For now I'm working on it, but every time I get a little closer, I seem to have a set-back. Trust is one of those hard things that, when broken, is difficult to repair. Probably my parents greatest shortcoming was the lack of healthy boundaries within our family, and I don't have any reason to think things have changed in the past four years.
Still, I'm trying to feel my way towards a less all or nothing response to boundary violations in my life, because I'm guessing there will be plenty more in the future and I'm sure there's a more Christ-like way of reacting to people who cross lines. I'm exactly not sure what it is, but I suspect I'll find it. Eventually.
Grateful for:
1) Maci's lesson of long ago. And all inspired teachers.
2) Today's loaves of bread rose a little more than last week's...still not quite right though.
3) Promised sunshine.
*•♫*♥Ƹ̵̡Ӝ̵̨̄Ʒ♥*♫´¯`☆
Luke 6:27-29
5 comments:
Are you using water that is too hot? Use a thermometer to make sure you get the water temp just right, or you will kill your yeast (or, if too cold, not wake it up from its dormant stage.)
At first, I read that one icon as "beehive," and it took me awhile to realize that it was something very different . . .
Your courage and determination amaze me.
On the note of bread. A problem I always had in Utah was finding a place that was warm but not too dry to raise the bread. There's a trick you can do with a warm and humid oven, but you might want to try sticking the dough in a different corner of the house while it's raising. (In my current house the perfect bread place is in my bedroom closet of all places.)
Beautiful post, Blue.
You'll get there, love.
One word: bakery! :):)
Awesome post, Blue! I know so where you are coming from, and I find it fascinating reading your experiences and your view because it always helps me to at least know that I'm not the only one.
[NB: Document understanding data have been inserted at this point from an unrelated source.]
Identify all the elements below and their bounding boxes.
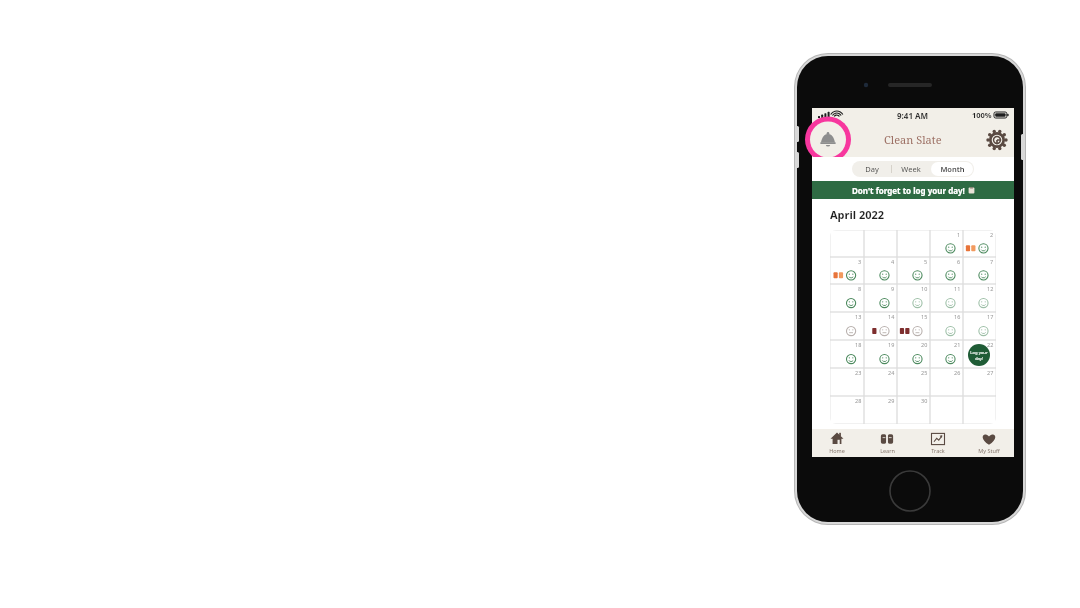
- staticText: 12: [987, 285, 994, 292]
- button[interactable]: 1: [930, 230, 963, 257]
- button[interactable]: My Stuff: [963, 429, 1014, 457]
- staticText: 28: [855, 397, 862, 404]
- staticText: 22: [987, 341, 994, 348]
- button[interactable]: 20: [897, 340, 930, 368]
- button[interactable]: 24: [864, 368, 897, 396]
- button[interactable]: 23: [830, 368, 864, 396]
- staticText: 2: [990, 231, 994, 238]
- staticText: 6: [957, 258, 961, 265]
- staticText: 23: [855, 369, 862, 376]
- button[interactable]: [830, 230, 864, 257]
- button[interactable]: [897, 230, 930, 257]
- button[interactable]: Notifications: [805, 122, 851, 157]
- staticText: Day: [865, 164, 879, 174]
- button[interactable]: Learn: [862, 429, 912, 457]
- button[interactable]: 12: [963, 284, 996, 312]
- staticText: 9:41 AM: [897, 110, 929, 121]
- button[interactable]: 15: [897, 312, 930, 340]
- button[interactable]: 2: [963, 230, 996, 257]
- staticText: 11: [954, 285, 961, 292]
- staticText: 24: [888, 369, 895, 376]
- button[interactable]: 26: [930, 368, 963, 396]
- button[interactable]: [930, 396, 963, 424]
- button[interactable]: 27: [963, 368, 996, 396]
- staticText: 1: [957, 231, 961, 238]
- button[interactable]: Week: [893, 162, 929, 176]
- button[interactable]: Don't forget to log your day!: [812, 181, 1014, 199]
- button[interactable]: 22: [963, 340, 996, 368]
- button[interactable]: 13: [830, 312, 864, 340]
- button[interactable]: 29: [864, 396, 897, 424]
- button[interactable]: Settings: [986, 129, 1008, 151]
- staticText: 13: [855, 313, 862, 320]
- staticText: 4: [891, 258, 895, 265]
- button[interactable]: 19: [864, 340, 897, 368]
- staticText: Home: [829, 447, 845, 454]
- staticText: 25: [921, 369, 928, 376]
- button[interactable]: 3: [830, 257, 864, 284]
- staticText: Learn: [880, 447, 895, 454]
- button[interactable]: 28: [830, 396, 864, 424]
- staticText: Don't forget to log your day!: [852, 185, 965, 196]
- staticText: 5: [924, 258, 928, 265]
- button[interactable]: 11: [930, 284, 963, 312]
- staticText: Log your day!: [970, 350, 988, 361]
- staticText: 30: [921, 397, 928, 404]
- staticText: 19: [888, 341, 895, 348]
- staticText: 3: [858, 258, 862, 265]
- button[interactable]: 5: [897, 257, 930, 284]
- staticText: 9: [891, 285, 895, 292]
- button[interactable]: 16: [930, 312, 963, 340]
- button[interactable]: 4: [864, 257, 897, 284]
- button[interactable]: Home: [812, 429, 862, 457]
- button[interactable]: 18: [830, 340, 864, 368]
- button[interactable]: Day: [853, 162, 890, 176]
- staticText: 18: [855, 341, 862, 348]
- staticText: 21: [954, 341, 961, 348]
- button[interactable]: 8: [830, 284, 864, 312]
- staticText: 7: [990, 258, 994, 265]
- button[interactable]: 30: [897, 396, 930, 424]
- staticText: 17: [987, 313, 994, 320]
- staticText: 100%: [972, 110, 992, 120]
- staticText: My Stuff: [978, 447, 1000, 454]
- staticText: 16: [954, 313, 961, 320]
- button[interactable]: Month: [931, 162, 973, 176]
- staticText: 8: [858, 285, 862, 292]
- button[interactable]: 25: [897, 368, 930, 396]
- button[interactable]: [864, 230, 897, 257]
- button[interactable]: Log your day!: [968, 344, 990, 366]
- staticText: Week: [901, 164, 921, 174]
- staticText: 20: [921, 341, 928, 348]
- button[interactable]: 10: [897, 284, 930, 312]
- staticText: 26: [954, 369, 961, 376]
- staticText: 29: [888, 397, 895, 404]
- staticText: Track: [931, 447, 945, 454]
- staticText: 15: [921, 313, 928, 320]
- staticText: 10: [921, 285, 928, 292]
- button[interactable]: 7: [963, 257, 996, 284]
- staticText: Clean Slate: [884, 132, 942, 147]
- button[interactable]: 6: [930, 257, 963, 284]
- button[interactable]: 14: [864, 312, 897, 340]
- button[interactable]: 9: [864, 284, 897, 312]
- staticText: 27: [987, 369, 994, 376]
- button[interactable]: [963, 396, 996, 424]
- staticText: Month: [940, 164, 965, 174]
- staticText: April 2022: [830, 207, 885, 222]
- button[interactable]: 21: [930, 340, 963, 368]
- button[interactable]: Track: [912, 429, 963, 457]
- button[interactable]: 17: [963, 312, 996, 340]
- staticText: 14: [888, 313, 895, 320]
By the way, I just wrote a post about forgiveness too! How very funny that we are in sync.
Blue, I don't believe the Lord expects us to trust people just because He has asked us to forgive them. Trust includes relying on them to have repented, and we are supposed to forgive whether they have repented or not.
We have to earn the Lord's trust. He only gives His love unconditionally. So He doesn't require us to give trust unconditionally either.
I hope you can forgive those who have hurt you (because your forgiveness helps you to stop hurting), but I do not believe you ever have to trust them again unless they have earned that trust.